Optimal frequency regulation in nonlinear power networks including turbine-governor dynamics

TL;DR

This paper develops a distributed control scheme for nonlinear power networks that achieves frequency regulation and economic dispatch by incorporating turbine-governor dynamics, using energy functions and passivity properties.

Contribution

It introduces a novel passivity-based approach for nonlinear power networks that explicitly includes turbine-governor dynamics, enhancing stability analysis and control design.

Findings

Distributed controllers achieve frequency regulation and economic dispatch.

Inclusion of turbine-governor dynamics improves stability analysis.

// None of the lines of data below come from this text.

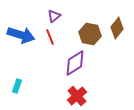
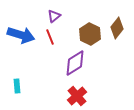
brown hexagon: rotated 15 degrees clockwise
cyan rectangle: rotated 24 degrees counterclockwise
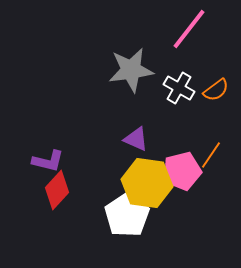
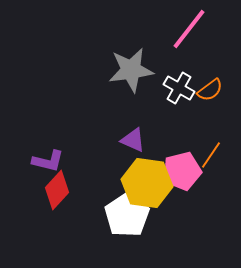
orange semicircle: moved 6 px left
purple triangle: moved 3 px left, 1 px down
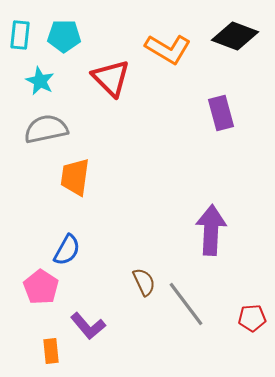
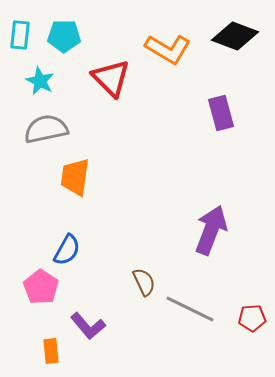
purple arrow: rotated 18 degrees clockwise
gray line: moved 4 px right, 5 px down; rotated 27 degrees counterclockwise
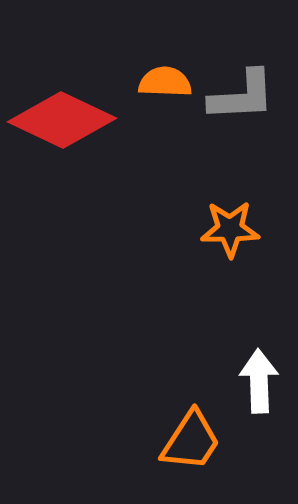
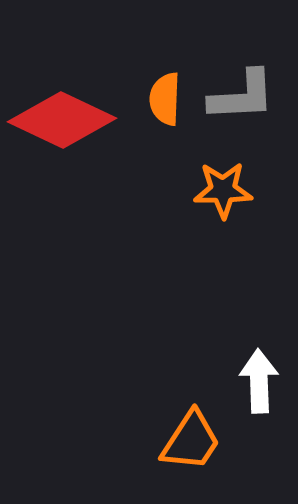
orange semicircle: moved 17 px down; rotated 90 degrees counterclockwise
orange star: moved 7 px left, 39 px up
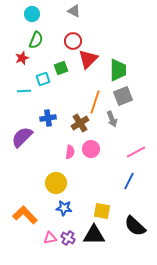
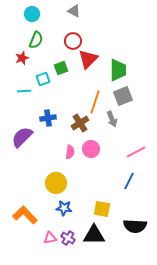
yellow square: moved 2 px up
black semicircle: rotated 40 degrees counterclockwise
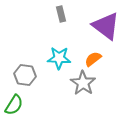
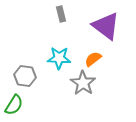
gray hexagon: moved 1 px down
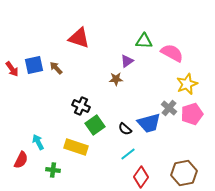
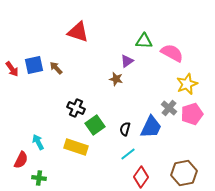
red triangle: moved 1 px left, 6 px up
brown star: rotated 16 degrees clockwise
black cross: moved 5 px left, 2 px down
blue trapezoid: moved 2 px right, 4 px down; rotated 50 degrees counterclockwise
black semicircle: rotated 64 degrees clockwise
green cross: moved 14 px left, 8 px down
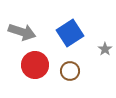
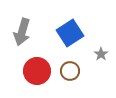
gray arrow: rotated 88 degrees clockwise
gray star: moved 4 px left, 5 px down
red circle: moved 2 px right, 6 px down
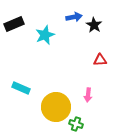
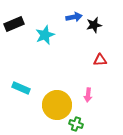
black star: rotated 28 degrees clockwise
yellow circle: moved 1 px right, 2 px up
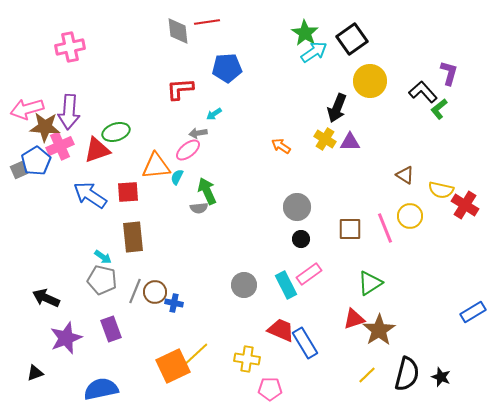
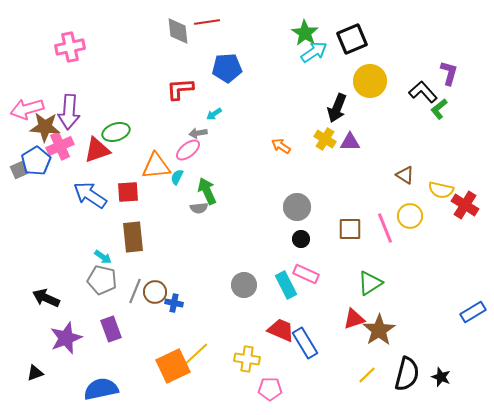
black square at (352, 39): rotated 12 degrees clockwise
pink rectangle at (309, 274): moved 3 px left; rotated 60 degrees clockwise
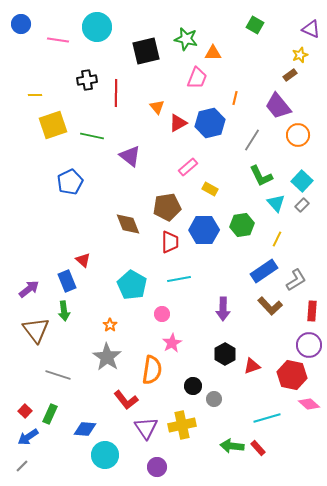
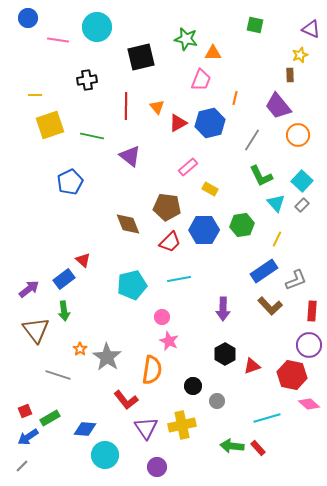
blue circle at (21, 24): moved 7 px right, 6 px up
green square at (255, 25): rotated 18 degrees counterclockwise
black square at (146, 51): moved 5 px left, 6 px down
brown rectangle at (290, 75): rotated 56 degrees counterclockwise
pink trapezoid at (197, 78): moved 4 px right, 2 px down
red line at (116, 93): moved 10 px right, 13 px down
yellow square at (53, 125): moved 3 px left
brown pentagon at (167, 207): rotated 16 degrees clockwise
red trapezoid at (170, 242): rotated 45 degrees clockwise
gray L-shape at (296, 280): rotated 10 degrees clockwise
blue rectangle at (67, 281): moved 3 px left, 2 px up; rotated 75 degrees clockwise
cyan pentagon at (132, 285): rotated 28 degrees clockwise
pink circle at (162, 314): moved 3 px down
orange star at (110, 325): moved 30 px left, 24 px down
pink star at (172, 343): moved 3 px left, 2 px up; rotated 18 degrees counterclockwise
gray circle at (214, 399): moved 3 px right, 2 px down
red square at (25, 411): rotated 24 degrees clockwise
green rectangle at (50, 414): moved 4 px down; rotated 36 degrees clockwise
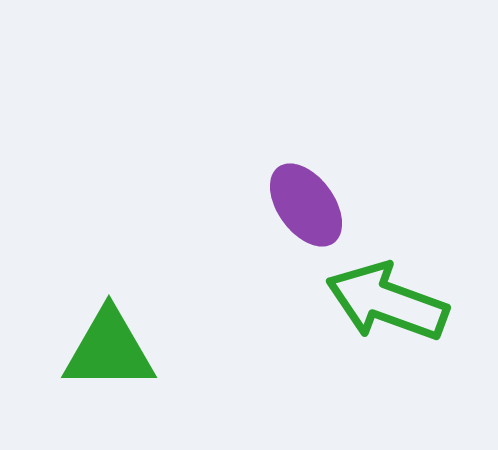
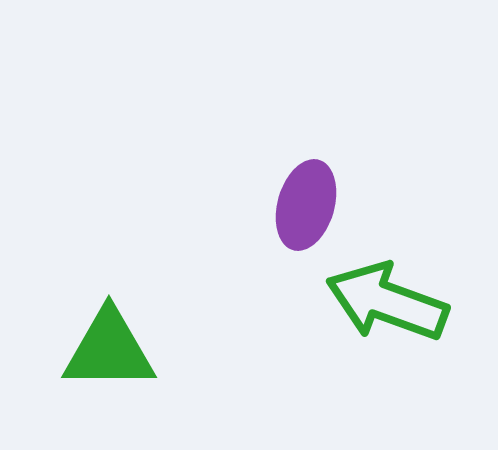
purple ellipse: rotated 52 degrees clockwise
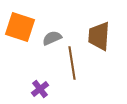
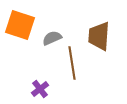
orange square: moved 2 px up
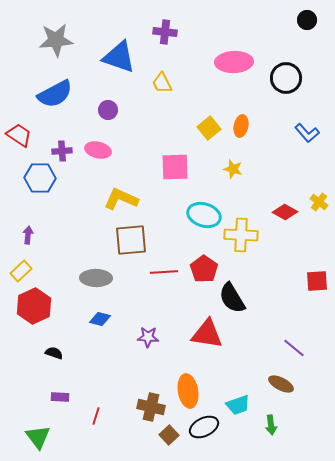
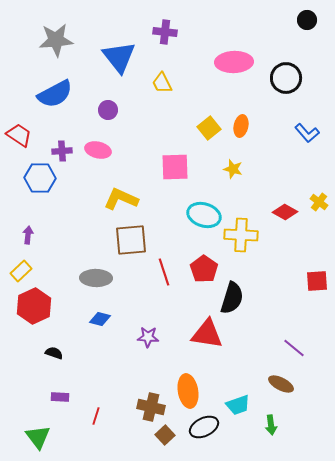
blue triangle at (119, 57): rotated 33 degrees clockwise
red line at (164, 272): rotated 76 degrees clockwise
black semicircle at (232, 298): rotated 132 degrees counterclockwise
brown square at (169, 435): moved 4 px left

Unifies analysis for first-order and second-order turbine-governor models.

Abstract

Motivated by an increase of renewable energy sources we propose a distributed optimal Load Frequency Control scheme achieving frequency regulation and economic dispatch. Based on an energy function of the power network we derive an incremental passivity property for a well known nonlinear structure preserving network model, differentiating between generator and load buses. Exploiting this property we design distributed controllers that adjust the power generation. Notably, we explicitly include the turbine-governor dynamics where first-order and the widely used second-order dynamics are analyzed in a unifying way. Due to the non-passive nature of the second-order turbine-governor dynamics, incorporating them is challenging and we develop a suitable dissipation inequality for the interconnected generator and turbine-governor. This allows us to include the generator side more realistically in the stability analysis of optimal Load Frequency Control than was previously possible.